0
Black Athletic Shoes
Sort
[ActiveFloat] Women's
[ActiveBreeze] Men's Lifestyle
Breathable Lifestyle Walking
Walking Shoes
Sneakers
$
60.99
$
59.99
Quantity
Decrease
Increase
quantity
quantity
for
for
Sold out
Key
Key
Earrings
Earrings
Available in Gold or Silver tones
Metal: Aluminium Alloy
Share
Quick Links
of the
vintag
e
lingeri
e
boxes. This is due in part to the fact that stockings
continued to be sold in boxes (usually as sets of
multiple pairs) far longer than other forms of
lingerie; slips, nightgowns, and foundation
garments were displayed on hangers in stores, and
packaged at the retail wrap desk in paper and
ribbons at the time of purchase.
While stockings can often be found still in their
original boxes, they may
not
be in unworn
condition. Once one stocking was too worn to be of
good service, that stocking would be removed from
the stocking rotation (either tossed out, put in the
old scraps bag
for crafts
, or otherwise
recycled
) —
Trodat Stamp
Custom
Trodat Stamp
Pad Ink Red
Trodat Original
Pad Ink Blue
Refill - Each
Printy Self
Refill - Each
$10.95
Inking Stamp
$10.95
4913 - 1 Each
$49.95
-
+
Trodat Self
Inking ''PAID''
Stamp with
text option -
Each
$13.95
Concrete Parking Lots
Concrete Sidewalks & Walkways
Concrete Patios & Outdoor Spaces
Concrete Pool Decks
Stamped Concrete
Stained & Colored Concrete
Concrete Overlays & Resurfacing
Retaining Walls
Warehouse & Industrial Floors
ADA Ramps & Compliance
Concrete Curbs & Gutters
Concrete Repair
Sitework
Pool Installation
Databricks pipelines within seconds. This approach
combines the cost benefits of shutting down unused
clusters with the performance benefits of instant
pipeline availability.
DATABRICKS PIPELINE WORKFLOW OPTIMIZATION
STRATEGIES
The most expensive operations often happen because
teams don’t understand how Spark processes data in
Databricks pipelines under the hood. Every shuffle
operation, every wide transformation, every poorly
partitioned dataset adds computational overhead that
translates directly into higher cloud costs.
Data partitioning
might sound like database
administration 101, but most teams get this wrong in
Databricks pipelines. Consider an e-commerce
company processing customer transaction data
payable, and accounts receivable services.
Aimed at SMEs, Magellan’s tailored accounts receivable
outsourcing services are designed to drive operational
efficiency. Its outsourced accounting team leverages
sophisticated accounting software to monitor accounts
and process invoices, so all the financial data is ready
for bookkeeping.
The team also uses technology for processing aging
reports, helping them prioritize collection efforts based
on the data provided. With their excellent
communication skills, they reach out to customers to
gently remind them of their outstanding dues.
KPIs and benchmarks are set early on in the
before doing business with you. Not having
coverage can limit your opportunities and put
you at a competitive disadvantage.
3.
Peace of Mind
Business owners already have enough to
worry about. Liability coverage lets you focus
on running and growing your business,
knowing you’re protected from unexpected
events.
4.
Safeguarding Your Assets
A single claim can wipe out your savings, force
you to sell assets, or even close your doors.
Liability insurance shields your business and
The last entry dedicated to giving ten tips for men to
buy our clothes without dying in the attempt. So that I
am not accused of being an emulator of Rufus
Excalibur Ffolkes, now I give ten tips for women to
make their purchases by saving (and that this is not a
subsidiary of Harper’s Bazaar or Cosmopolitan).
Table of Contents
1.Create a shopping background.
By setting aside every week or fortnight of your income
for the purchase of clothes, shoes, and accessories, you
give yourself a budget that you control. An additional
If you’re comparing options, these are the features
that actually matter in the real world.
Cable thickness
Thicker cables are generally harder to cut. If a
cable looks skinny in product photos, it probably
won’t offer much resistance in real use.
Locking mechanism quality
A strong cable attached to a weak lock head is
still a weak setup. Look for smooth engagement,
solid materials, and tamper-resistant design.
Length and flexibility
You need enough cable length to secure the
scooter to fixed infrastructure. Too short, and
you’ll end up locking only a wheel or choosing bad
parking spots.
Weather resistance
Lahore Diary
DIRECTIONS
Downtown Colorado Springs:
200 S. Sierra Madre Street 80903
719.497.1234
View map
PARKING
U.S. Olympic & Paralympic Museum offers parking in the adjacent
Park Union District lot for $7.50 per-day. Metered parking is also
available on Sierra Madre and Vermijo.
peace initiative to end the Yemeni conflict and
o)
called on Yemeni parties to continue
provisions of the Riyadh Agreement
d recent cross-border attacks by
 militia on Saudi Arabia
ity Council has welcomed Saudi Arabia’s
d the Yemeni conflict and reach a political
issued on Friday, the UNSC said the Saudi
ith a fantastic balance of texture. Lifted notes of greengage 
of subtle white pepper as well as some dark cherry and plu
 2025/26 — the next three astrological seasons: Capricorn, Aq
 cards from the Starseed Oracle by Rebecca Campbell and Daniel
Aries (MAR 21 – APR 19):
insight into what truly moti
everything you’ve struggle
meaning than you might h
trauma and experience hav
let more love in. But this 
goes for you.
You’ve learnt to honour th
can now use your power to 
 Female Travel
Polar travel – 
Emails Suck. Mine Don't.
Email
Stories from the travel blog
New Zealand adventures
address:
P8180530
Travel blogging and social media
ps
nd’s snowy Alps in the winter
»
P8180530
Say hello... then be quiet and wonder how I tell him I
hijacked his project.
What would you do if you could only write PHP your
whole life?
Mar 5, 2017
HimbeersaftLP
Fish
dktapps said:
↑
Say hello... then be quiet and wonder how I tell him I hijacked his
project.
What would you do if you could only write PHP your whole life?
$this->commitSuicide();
-*-*-
(WHAT NEEDS TO BE DONE) Output only the lines from the one with "2025/26 — the" through the last line of the entries above; please keep them exact.

(SOLUTION TO THE PROBLEM)
 2025/26 — the next three astrological seasons: Capricorn, Aq
 cards from the Starseed Oracle by Rebecca Campbell and Daniel
Aries (MAR 21 – APR 19):
insight into what truly moti
everything you’ve struggle
meaning than you might h
trauma and experience hav
let more love in. But this 
goes for you.
You’ve learnt to honour th
can now use your power to 
 Female Travel
Polar travel – 
Emails Suck. Mine Don't.
Email
Stories from the travel blog
New Zealand adventures
address:
P8180530
Travel blogging and social media
ps
nd’s snowy Alps in the winter
»
P8180530
Say hello... then be quiet and wonder how I tell him I
hijacked his project.
What would you do if you could only write PHP your
whole life?
Mar 5, 2017
HimbeersaftLP
Fish
dktapps said:
↑
Say hello... then be quiet and wonder how I tell him I hijacked his
project.
What would you do if you could only write PHP your whole life?
$this->commitSuicide();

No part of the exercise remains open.